GOP lawmakers take aim at U.S. judiciary

Upset over rulings, some in House pursue `jurisdiction stripping'


When House Republicans tried last week to block federal courts from hearing challenges to the words "under God" in the Pledge of Allegiance, U.S. Rep. Todd Akin didn't sugarcoat the latest effort to limit the judiciary: We do this, the Missouri Republican said, "because we don't trust them."

In the simmering feud between Congress and the courts, such "jurisdiction stripping" measures have emerged as a weapon of choice for Republicans.

For the most part, the proposals - including the move to allow only state courts to hear Pledge of Allegiance challenges - stand little chance of becoming law, legal scholars and analysts say.
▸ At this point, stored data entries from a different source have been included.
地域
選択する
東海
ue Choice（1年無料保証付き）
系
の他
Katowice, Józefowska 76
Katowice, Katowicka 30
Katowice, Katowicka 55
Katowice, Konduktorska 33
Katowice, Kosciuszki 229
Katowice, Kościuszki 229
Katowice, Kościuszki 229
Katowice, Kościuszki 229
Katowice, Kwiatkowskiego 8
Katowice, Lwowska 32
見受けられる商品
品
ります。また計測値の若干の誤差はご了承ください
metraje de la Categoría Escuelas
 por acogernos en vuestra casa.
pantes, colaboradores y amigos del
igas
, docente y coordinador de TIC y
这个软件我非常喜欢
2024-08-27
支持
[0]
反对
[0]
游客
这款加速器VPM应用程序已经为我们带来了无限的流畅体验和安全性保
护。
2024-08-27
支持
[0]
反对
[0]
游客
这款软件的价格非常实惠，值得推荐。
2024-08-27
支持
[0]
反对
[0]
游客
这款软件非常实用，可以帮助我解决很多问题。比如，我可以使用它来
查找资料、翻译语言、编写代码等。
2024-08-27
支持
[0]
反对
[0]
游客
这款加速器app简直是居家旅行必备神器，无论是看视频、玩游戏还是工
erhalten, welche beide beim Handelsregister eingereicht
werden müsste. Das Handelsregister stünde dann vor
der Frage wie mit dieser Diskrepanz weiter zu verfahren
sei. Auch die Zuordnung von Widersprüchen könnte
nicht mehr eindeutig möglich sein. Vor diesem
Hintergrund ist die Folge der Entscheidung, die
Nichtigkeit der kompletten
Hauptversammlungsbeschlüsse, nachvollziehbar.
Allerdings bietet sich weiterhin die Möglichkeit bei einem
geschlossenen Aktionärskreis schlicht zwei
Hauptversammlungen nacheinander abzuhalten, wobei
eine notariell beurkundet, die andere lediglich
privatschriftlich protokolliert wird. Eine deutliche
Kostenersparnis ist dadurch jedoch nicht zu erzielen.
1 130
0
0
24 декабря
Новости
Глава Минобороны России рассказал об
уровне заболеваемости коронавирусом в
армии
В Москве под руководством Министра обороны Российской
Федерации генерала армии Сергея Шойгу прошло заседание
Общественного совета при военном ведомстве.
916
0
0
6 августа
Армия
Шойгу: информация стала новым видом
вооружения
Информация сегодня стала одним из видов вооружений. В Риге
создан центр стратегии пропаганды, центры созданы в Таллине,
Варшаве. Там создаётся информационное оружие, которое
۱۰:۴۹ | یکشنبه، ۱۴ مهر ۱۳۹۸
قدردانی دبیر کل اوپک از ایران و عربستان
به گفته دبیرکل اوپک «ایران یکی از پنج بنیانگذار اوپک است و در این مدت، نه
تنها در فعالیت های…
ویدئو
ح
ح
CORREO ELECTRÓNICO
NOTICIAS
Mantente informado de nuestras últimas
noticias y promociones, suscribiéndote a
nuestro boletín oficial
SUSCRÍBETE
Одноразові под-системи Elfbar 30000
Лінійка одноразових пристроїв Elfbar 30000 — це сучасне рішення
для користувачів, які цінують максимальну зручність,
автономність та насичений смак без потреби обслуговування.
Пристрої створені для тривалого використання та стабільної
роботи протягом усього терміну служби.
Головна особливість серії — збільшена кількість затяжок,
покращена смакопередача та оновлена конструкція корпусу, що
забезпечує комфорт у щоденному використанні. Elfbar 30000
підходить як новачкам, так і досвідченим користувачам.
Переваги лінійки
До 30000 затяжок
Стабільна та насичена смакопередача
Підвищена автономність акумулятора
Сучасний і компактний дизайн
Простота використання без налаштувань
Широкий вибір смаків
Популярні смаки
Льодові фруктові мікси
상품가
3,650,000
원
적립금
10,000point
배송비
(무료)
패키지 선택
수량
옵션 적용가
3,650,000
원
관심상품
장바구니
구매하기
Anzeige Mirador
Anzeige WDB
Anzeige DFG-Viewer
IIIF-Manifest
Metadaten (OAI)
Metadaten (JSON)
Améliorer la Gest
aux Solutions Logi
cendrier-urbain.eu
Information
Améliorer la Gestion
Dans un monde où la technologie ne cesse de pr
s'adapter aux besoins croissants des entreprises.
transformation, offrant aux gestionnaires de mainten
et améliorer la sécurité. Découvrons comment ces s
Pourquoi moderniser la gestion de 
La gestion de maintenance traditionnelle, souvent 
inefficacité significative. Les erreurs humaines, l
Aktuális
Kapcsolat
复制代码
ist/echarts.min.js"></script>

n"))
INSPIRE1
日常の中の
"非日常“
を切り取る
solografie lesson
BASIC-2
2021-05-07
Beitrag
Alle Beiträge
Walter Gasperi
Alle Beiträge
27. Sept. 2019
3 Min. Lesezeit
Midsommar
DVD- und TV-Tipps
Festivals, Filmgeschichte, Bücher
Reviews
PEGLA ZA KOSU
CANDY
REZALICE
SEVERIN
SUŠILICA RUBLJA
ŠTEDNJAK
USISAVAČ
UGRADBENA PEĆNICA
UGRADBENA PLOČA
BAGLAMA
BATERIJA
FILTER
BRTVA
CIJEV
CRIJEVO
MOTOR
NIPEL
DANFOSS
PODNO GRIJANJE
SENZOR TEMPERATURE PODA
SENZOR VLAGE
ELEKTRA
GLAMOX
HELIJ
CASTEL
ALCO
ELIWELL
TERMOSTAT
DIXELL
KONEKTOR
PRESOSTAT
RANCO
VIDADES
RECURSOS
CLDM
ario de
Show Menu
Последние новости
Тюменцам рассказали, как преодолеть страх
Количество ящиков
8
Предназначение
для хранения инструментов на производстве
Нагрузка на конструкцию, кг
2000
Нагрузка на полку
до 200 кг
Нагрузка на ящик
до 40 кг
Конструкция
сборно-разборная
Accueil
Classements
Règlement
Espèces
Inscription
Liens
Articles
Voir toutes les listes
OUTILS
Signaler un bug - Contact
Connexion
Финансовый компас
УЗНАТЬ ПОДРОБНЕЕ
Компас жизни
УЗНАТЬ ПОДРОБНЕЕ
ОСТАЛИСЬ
But they lay bare ugly tensions between the legislative and judicial branches and could prove to be a potent issue in this year's midterm elections.

Angry about court rulings on issues ranging from private property seizures to same-sex marriage, lawmakers over the past two years have introduced at least a dozen measures aimed at stripping the federal courts, including the U.S. Supreme Court, of the authority to rule on any cases involving issues such as public displays of the Ten Commandments, prayer at government meetings or state laws restricting pornography.

Some lawmakers would go further. House Judiciary Committee Chairman F. James Sensenbrenner Jr. of Wisconsin has suggested appointing an inspector general to monitor the federal courts. Another proposal would dilute the influence of the San Francisco-based 9th U.S. Circuit Court of Appeals - which four years ago touched off the Pledge of Allegiance furor by ruling that "under God" had turned the patriotic oath into an unconstitutional "profession of religious belief" - by splitting the panel in two.

"I think you can look at this in two ways - and one way, which I think is clearly true, is it's a form of saber-rattling - the House is saying, `We're mad as hell. But if we just say we're mad as hell, it isn't going to be taken as seriously as if we pass something,'" said Charles G. Geyh, an Indiana University law professor and author of When Courts & Congress Collide: The Struggle for Control of America's Judicial System.

"The second possibility, though, is that we are seeing a sea change, something a little more profound," Geyh said recently. "It could be this brave new world of controlling judicial functions."

The proposal to keep Pledge of Allegiance challenges out of federal courts cleared the House on Wednesday in a 260-167 vote. Similar legislation is pending in the Senate, but it is not likely to move forward.

Still, measures aimed at putting brakes on courts are perceived as political winners among social conservative voters. The effort to keep Pledge of Allegiance challenges out of federal courts was part of the "American Values Agenda," a package of conservative goals that the House Republican leadership hopes to put to a vote before the November elections.

House Minority Leader Nancy Pelosi called it the politics of "distraction and division" in the recent debate.

"The pledge to the flag and the words `under God' are not in trouble," said Pelosi, a California Democrat. "It's hard to understand why you would take up the time of this Congress to bring something to the floor that is so out of touch with the concerns of the American middle class."

As a political maneuver, attempts at jurisdiction-stripping are not new. The first and most famous effort came in the post-Civil War case of a Mississippi newspaper editor, William McCardle, who challenged his detention in military custody for publishing "incendiary and libelous" articles. While the Supreme Court was considering McCardle's appeal, Congress abruptly repealed the federal law that had given McCardle access to the court.

More recently, Congress has threatened to remove jurisdiction on specific types of cases more as a way to protest rulings it did not like, usually without success, said Duke University law professor Erwin Chemerinsky, a constitutional law expert whose own cases before the U.S. Supreme Court have included a challenge to a Ten Commandment display on the Texas state Capitol grounds.

"This has been proposed in Congress over and over again through American history," Chemerinsky said. "In the 1950s, it was proposed with regard to the loyalty oath cases. In the1960s, it was the reapportionment cases, and then the school prayer cases. In the 1980s, it was not letting federal courts hear abortion cases or [school] busing cases."

The pattern has accelerated more recently, although without ultimate success for its GOP backers. In 2004, the House of Representatives approved two measures that would have stripped the federal courts of the power to hear challenges to the federal Defense of Marriage Act or to the phrase "under God" in the Pledge of Allegiance. Neither measure passed the Senate.